(Yahoo Finance) – US private employers added back a greater than expected 749,000 payrolls in September, according to ADP’s closely watched monthly private jobs report.
Consensus economists were looking for private job gains to total 649,000 for the month, according to Bloomberg data. August’s increase in payrolls was upwardly revised to 481,000, from the 428,000 previously reported.
The service-providing sector, which had been hardest hit initially by the pandemic and business closures, added back by far the bulk of payrolls, with net payrolls gains totaling 552,000 in September. Trade, transportation and utilities industries added 186,000 jobs, and health-care and social assistance positions rose by 101,000. Education, meanwhile, was the only industry to shed payrolls on net, with these falling by 11,000.
The goods-producing sector also continued to add back jobs. Sector-wide, employment rose by 196,000 in September, led by a gain of 130,000 in manufacturing industries.
Businesses of all sizes increased their payrolls during the month, led by large businesses with at least 500 employees, which added back on net 297,000. Small- and medium-sized businesses brought back 192,000 and 259,000, respectively.
By ADP’s measure, domestic employers have on net added back payrolls for the past five consecutive months. However, the pace of increase has slowed considerably from the nearly 4.5 million the firm reported were created in June this year, when the first wave of business reopenings drove record surges in business rehiring.
Both ADP’s jobs report and the Department of Labor’s (DOL) September non-farm payrolls report due Friday mark the last before Election Day. Data since the summer has reflected a labor market recovery quickly losing steam, with earlier surges in job creation and re-creation after stay-in-place orders were lifted struggling to be maintained.

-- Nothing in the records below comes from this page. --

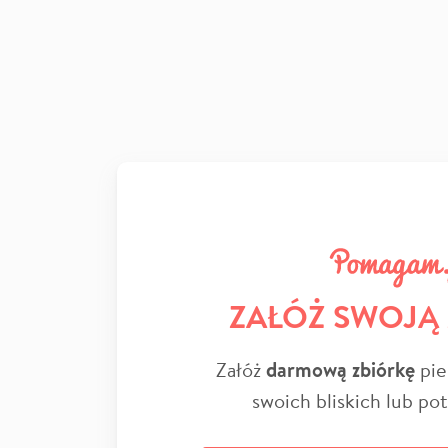
ZAŁÓŻ SWOJĄ
Załóż
darmową zbiórkę
pie
swoich bliskich lub po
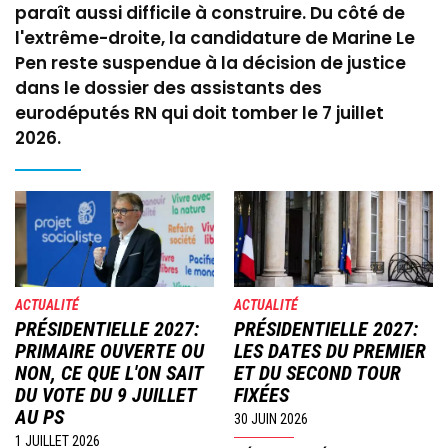
paraît aussi difficile à construire. Du côté de
l'extrême-droite, la candidature de Marine Le
Pen reste suspendue à la décision de justice
dans le dossier des assistants des
eurodéputés RN qui doit tomber le 7 juillet
2026.
Image
Image
ACTUALITÉ
ACTUALITÉ
PRÉSIDENTIELLE 2027:
PRÉSIDENTIELLE 2027:
PRIMAIRE OUVERTE OU
LES DATES DU PREMIER
NON, CE QUE L'ON SAIT
ET DU SECOND TOUR
DU VOTE DU 9 JUILLET
FIXÉES
AU PS
30 JUIN 2026
1 JUILLET 2026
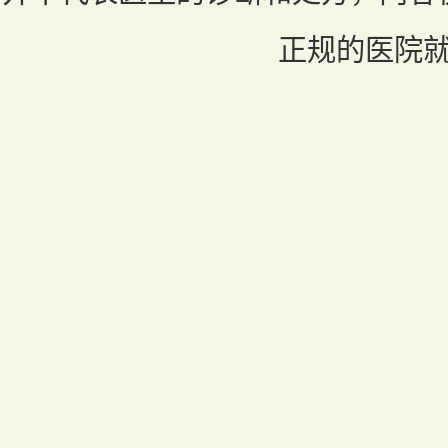
正规的医院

The end-of-July expiration of federal enhanced unemployment benefits and other virus relief-related programs from Washington has also weighed tens of millions of still jobless Americans.

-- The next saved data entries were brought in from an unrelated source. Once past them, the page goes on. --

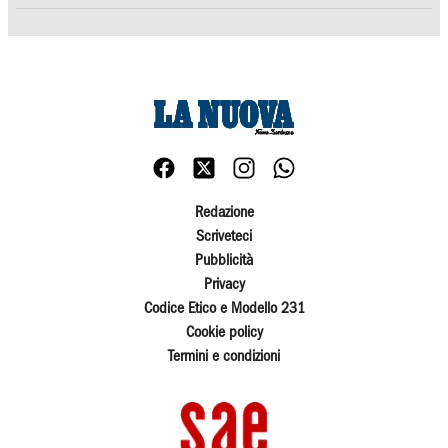
Redazione
Scriveteci
Pubblicità
Privacy
Codice Etico e Modello 231
Cookie policy
Termini e condizioni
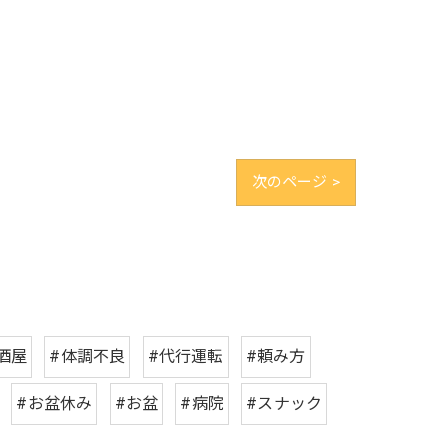
次のページ >
酒屋
#体調不良
#代行運転
#頼み方
#お盆休み
#お盆
#病院
#スナック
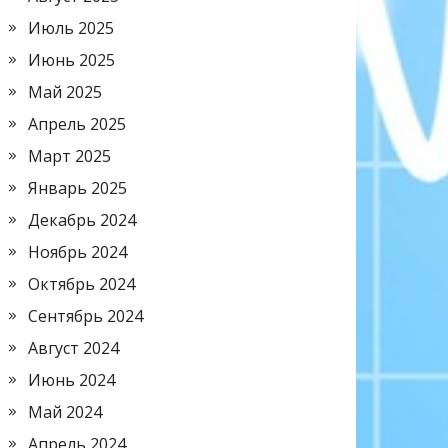
Июль 2025
Июнь 2025
Май 2025
Апрель 2025
Март 2025
Январь 2025
Декабрь 2024
Ноябрь 2024
Октябрь 2024
Сентябрь 2024
Август 2024
Июнь 2024
Май 2024
Апрель 2024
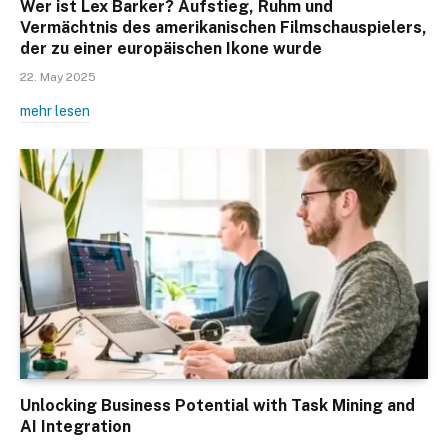
Wer ist Lex Barker? Aufstieg, Ruhm und
Vermächtnis des amerikanischen Filmschauspielers,
der zu einer europäischen Ikone wurde
22. May 2025
mehr lesen
Unlocking Business Potential with Task Mining and
AI Integration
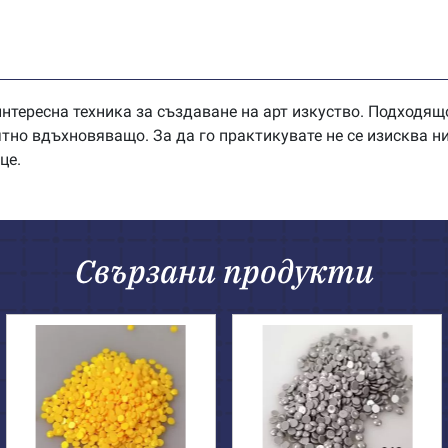
нтересна техника за създаване на арт изкуство. Подходящо
оятно вдъхновяващо. За да го практикувате не се изисква 
це.
Свързани продукти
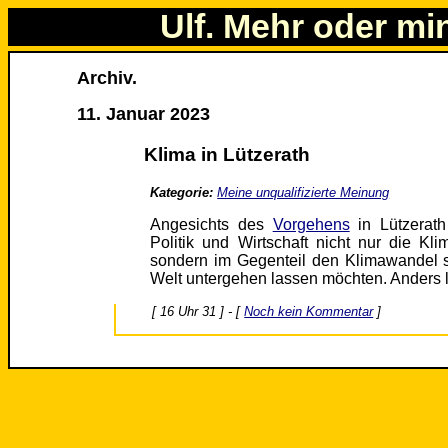
Ulf. Mehr oder mi
Archiv.
11. Januar 2023
Klima in Lützerath
Kategorie:
Meine unqualifizierte Meinung
Angesichts des
Vorgehens
in Lützerat
Politik und Wirtschaft nicht nur die Kl
sondern im Gegenteil den Klimawandel s
Welt untergehen lassen möchten. Anders lä
[ 16 Uhr 31 ] - [
Noch kein Kommentar
]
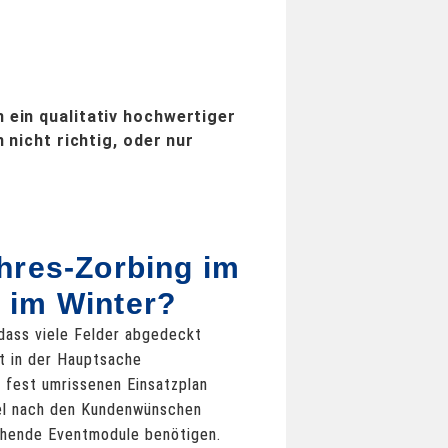
 ein qualitativ hochwertiger
 nicht richtig, oder nur
hres-Zorbing im
im Winter?
, dass viele Felder abgedeckt
ft in der Hauptsache
 fest umrissenen Einsatzplan
bel nach den Kundenwünschen
chende Eventmodule benötigen.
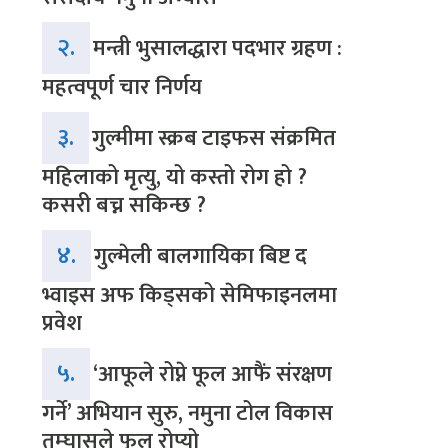
२.
मन्त्री भुसालद्धारा पदभार ग्रहण :
महत्वपूर्ण चार निर्णय
३.
गुल्मीमा स्क्रब टाइफस संक्रमित
महिलाको मृत्यु, यो कस्तो रोग हो ?
कसरी बच्न सकिन्छ ?
४.
गुल्मेली बालगायिका बिष्ट द
भ्वाइस अफ किड्सको सेमिफाइनलमा
प्रवेश
५.
‘आफूले रोप्ने फूल आफैं संरक्षण
गर्ने’ अभियान सुरु, नमुना टोल विकास
तम्घासले फूल रोप्यो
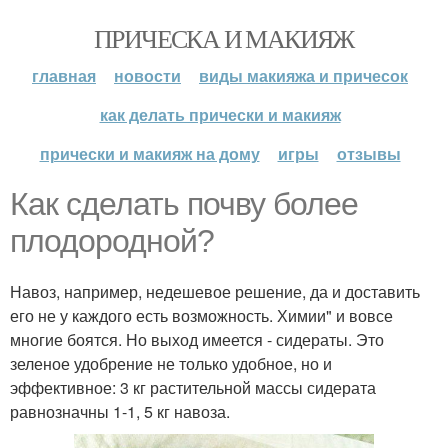
ПРИЧЕСКА И МАКИЯЖ
главная
новости
виды макияжа и причесок
как делать прически и макияж
прически и макияж на дому
игры
отзывы
Как сделать почву более
плодородной?
Навоз, например, недешевое решение, да и доставить
его не у каждого есть возможность. Химии" и вовсе
многие боятся. Но выход имеется - сидераты. Это
зеленое удобрение не только удобное, но и
эффективное: 3 кг растительной массы сидерата
равнозначны 1-1, 5 кг навоза.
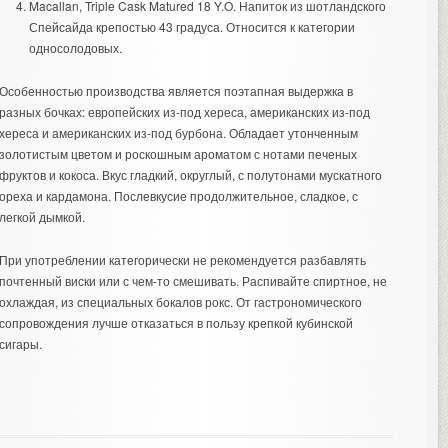
Macallan, Triple Cask Matured 18 Y.O. Напиток из шотландского
Спейсайда крепостью 43 градуса. Относится к категории
односолодовых.
Особенностью производства является поэтапная выдержка в
разных бочках: европейских из-под хереса, американских из-под
хереса и американских из-под бурбона. Обладает утонченным
золотистым цветом и роскошным ароматом с нотами печеных
фруктов и кокоса. Вкус гладкий, округлый, с полутонами мускатного
ореха и кардамона. Послевкусие продолжительное, сладкое, с
легкой дымкой.
При употреблении категорически не рекомендуется разбавлять
почтенный виски или с чем-то смешивать. Распивайте спиртное, не
охлаждая, из специальных бокалов рокс. От гастрономического
сопровождения лучше отказаться в пользу крепкой кубинской
сигары.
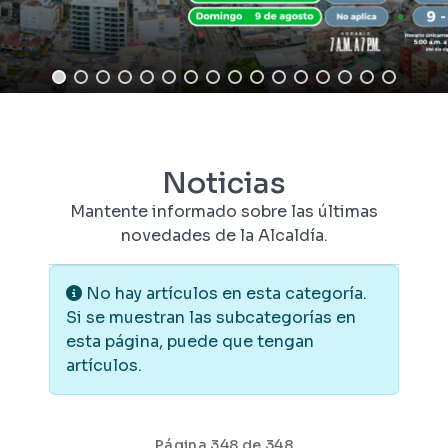
Noticias
Mantente informado sobre las últimas
novedades de la Alcaldía.
Información
No hay artículos en esta categoría.
Si se muestran las subcategorías en
esta página, puede que tengan
artículos.
Página 348 de 348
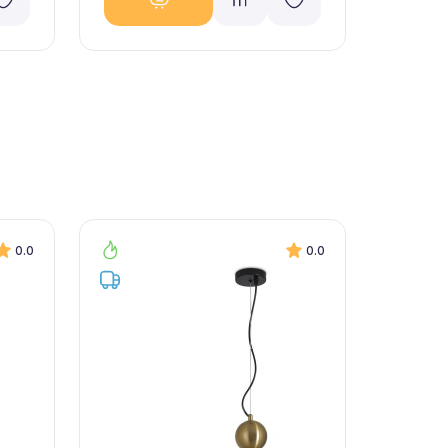
0.0
0.0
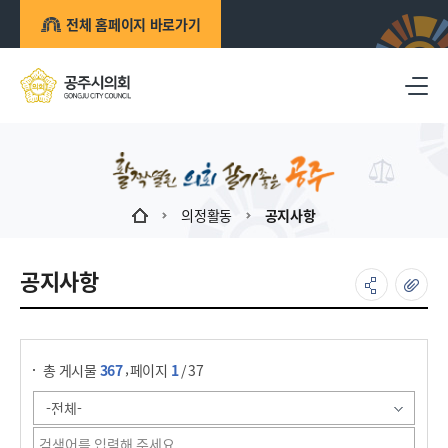
전체 홈페이지 바로가기
의정활동
공지사항
공지사항
게시물 검색
,
총 게시물
367
페이지
1
/ 37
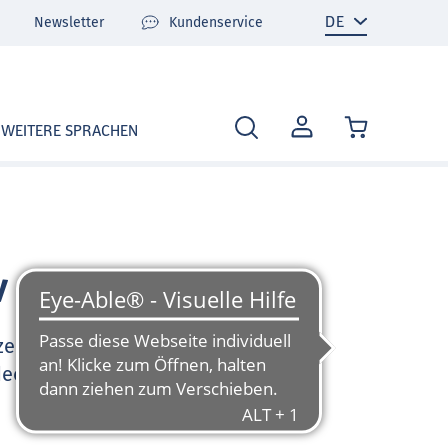
Newsletter
Kundenservice
MEIN
WEITERE SPRACHEN
KONTO
v
zen Sie sehr gerne und
deo-Tutorials und FAQ zu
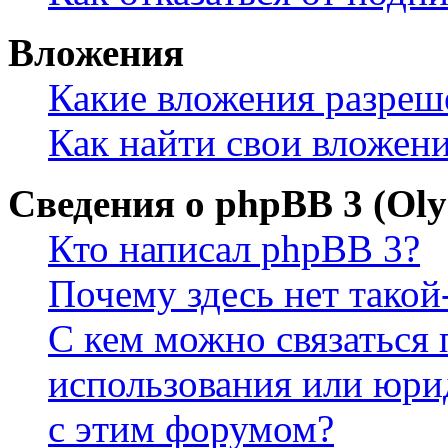
Вложения
Какие вложения разреш
Как найти свои вложен
Сведения о phpBB 3 (Ol
Кто написал phpBB 3?
Почему здесь нет такой
С кем можно связаться 
использования или юри
с этим форумом?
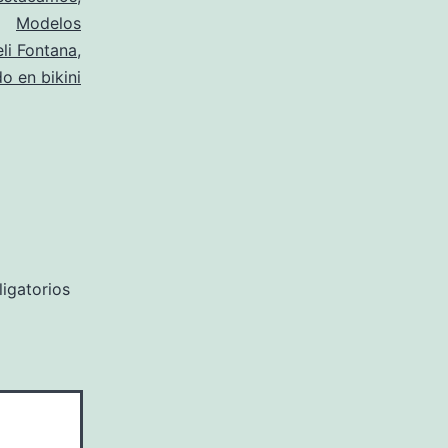
Modelos
eli Fontana
,
o en bikini
igatorios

Just this week, Disney (DIS) said it would be cutting 28,000 jobs in its resort business, in one of the deepest reductions during the pandemic period. Shell (RDS-A) on Wednesday said it planned to slash up to 9,000 positions by the end of 2022. And airlines including American Airlines and United Airlines Holdings have each warned they could furlough some 19,000 and 12,000 workers, respectively, following the October lapse of provisions under Congress’s CARES Act that gave the industry billions to help keep workers on payrolls.
Looking ahead to Friday’s DOL jobs report, consensus economists expect to see that non-farm payrolls increased by 850,000 in September, including a net 875,000 increase in private payrolls. ADP’s private jobs report has been an imprecise indicator of the figures included in the DOL’s own report during the pandemic. In each of July and August, ADP reported just hundreds of thousands of new private payrolls were created, while the DOL’s release reflected well over 1 million in each month.